While financial statements are indispensable tools in business analysis, it is equally important to understand their limitations. By doing so, financial analysts and investors can gain a more accurate, holistic view of a company's financial health and future potential.
Understanding Changes in Financial Statement Data
When using financial statement data in financial models, it's crucial to understand why this data can change or not be accurately attributed to the time it became public. The date-time that the financial statement data is represented to have become public knowledge can significantly vary from the date on financial statements. In some cases it may have become public before the financial statement publication date. In other cases it may have been adjusted/revised long after the financial statement was originally published. If a model is attributing the wrong time to an event then the model may not be very useful.
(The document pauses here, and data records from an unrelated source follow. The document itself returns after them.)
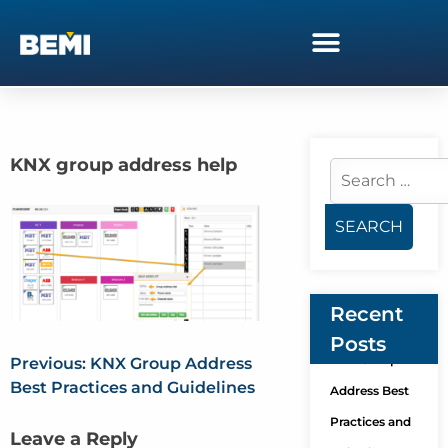
KNX group address help
Recent
Posts
KNX Group
Previous:
KNX Group Address
Best Practices and Guidelines
Address Best
Practices and
Leave a Reply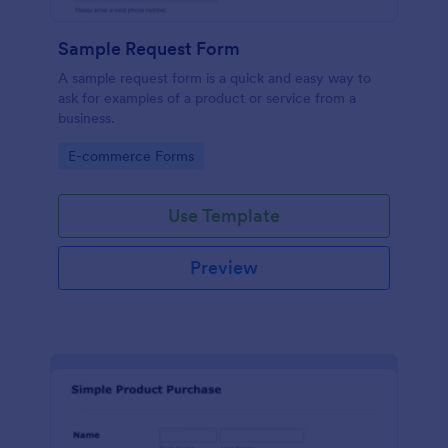
Sample Request Form
A sample request form is a quick and easy way to
ask for examples of a product or service from a
business.
Go to Category:
E-commerce Forms
Use Template
Preview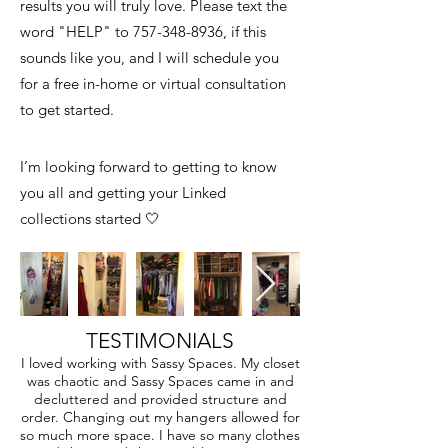
results you will truly love. Please text the
word "HELP" to
757-348-8936
, if this
sounds like you, and I will schedule you
for a free in-home or virtual consultation
to get started.
I’m looking forward to getting to know
you all and getting your Linked
collections started 🤍
TESTIMONIALS
I loved working with Sassy Spaces. My closet
was chaotic and Sassy Spaces came in and
decluttered and provided structure and
order. Changing out my hangers allowed for
so much more space. I have so many clothes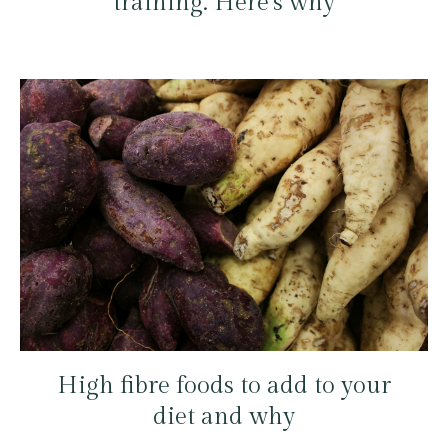
training. Here’s why
High fibre foods to add to your
diet and why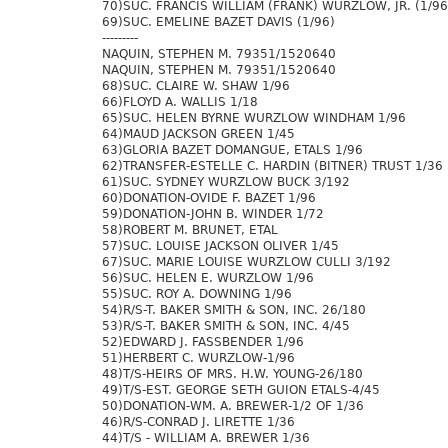
70)SUC. FRANCIS WILLIAM (FRANK) WURZLOW, JR. (1/96
69)SUC. EMELINE BAZET DAVIS (1/96)
---------
NAQUIN, STEPHEN M. 79351/1520640
NAQUIN, STEPHEN M. 79351/1520640
68)SUC. CLAIRE W. SHAW 1/96
66)FLOYD A. WALLIS 1/18
65)SUC. HELEN BYRNE WURZLOW WINDHAM 1/96
64)MAUD JACKSON GREEN 1/45
63)GLORIA BAZET DOMANGUE, ETALS 1/96
62)TRANSFER-ESTELLE C. HARDIN (BITNER) TRUST 1/36
61)SUC. SYDNEY WURZLOW BUCK 3/192
60)DONATION-OVIDE F. BAZET 1/96
59)DONATION-JOHN B. WINDER 1/72
58)ROBERT M. BRUNET, ETAL
57)SUC. LOUISE JACKSON OLIVER 1/45
67)SUC. MARIE LOUISE WURZLOW CULLI 3/192
56)SUC. HELEN E. WURZLOW 1/96
55)SUC. ROY A. DOWNING 1/96
54)R/S-T. BAKER SMITH & SON, INC. 26/180
53)R/S-T. BAKER SMITH & SON, INC. 4/45
52)EDWARD J. FASSBENDER 1/96
51)HERBERT C. WURZLOW-1/96
48)T/S-HEIRS OF MRS. H.W. YOUNG-26/180
49)T/S-EST. GEORGE SETH GUION ETALS-4/45
50)DONATION-WM. A. BREWER-1/2 OF 1/36
46)R/S-CONRAD J. LIRETTE 1/36
44)T/S - WILLIAM A. BREWER 1/36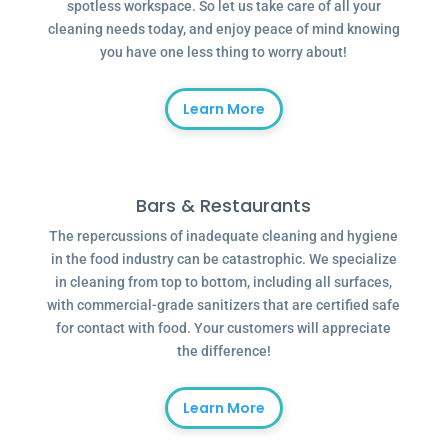
spotless workspace. So let us take care of all your
cleaning needs today, and enjoy peace of mind knowing
you have one less thing to worry about!
Learn More
Bars & Restaurants
The repercussions of inadequate cleaning and hygiene
in the food industry can be catastrophic. We specialize
in cleaning from top to bottom, including all surfaces,
with commercial-grade sanitizers that are certified safe
for contact with food. Your customers will appreciate
the difference!
Learn More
Here are the key factors:
- Restatements: Companies may restate their financials to correct errors or misstatements, impacting the reliability and comparability of historical data.
- Timing of Disclosure: The actual timing of financial disclosures can vary, which means the data may not reflect the company's performance during the period it's supposed to represent.
- Estimates and Judgments: Financial statements contain estimates that rely on management's judgment and can be revised, altering the financial data retrospectively.
- Changes in Accounting Standards: New accounting standards or amendments can lead to restatements or reclassifications of previous financial statements.
- Seasonal Adjustments: If financial data isn't adjusted for seasonality, it might not accurately represent the company's performance.
- Audits and Reviews: Adjustments in financial statements may occur following audits or reviews.
The relevance of these factors in financial models is significant:
- Accuracy and Reliability: Financial models are only as good as the data they use. Inaccuracies or changes in financial data can lead to incorrect conclusions or forecasts.
- Comparability: Models often compare financial metrics over time or against competitors. Inconsistencies in data can impair this comparability.
- Risk Assessment: Understanding the reasons behind changes in financial data can help in assessing the risk and stability of a company.
- Decision Making: Investment and business decisions made based on these models can be significantly impacted if the underlying financial data is not reliable or timely.
Conclusion: Harmonizing Quantitative Research with Financial Accounting for a Data-Driven Future
The increasing importance of data-driven decision-making in the world of finance has created a demand for effective and reliable models. Quantitative researchers/analysts/developers working in portfolio management must have a deep understanding of financial accounting principles to develop these systems successfully. While this blog post just scratches the surface of the breadth and debth of topics one could study in financial accounting, mastering these fundamental concepts enables researchers to design more accurate and robust models for portfolio and risk management.
By understanding the implications of choices made by management regarding accounting and acknowledging the inherent complexities of financial statements, quantitative analysts can create models that are better equipped to handle uncertainty and variability. Ultimately, this expertise in financial accounting empowers researchers to translate complex financial data into actionable insights for portfolio management systems, driving investment decisions and fostering long-term success in the ever-evolving financial landscape.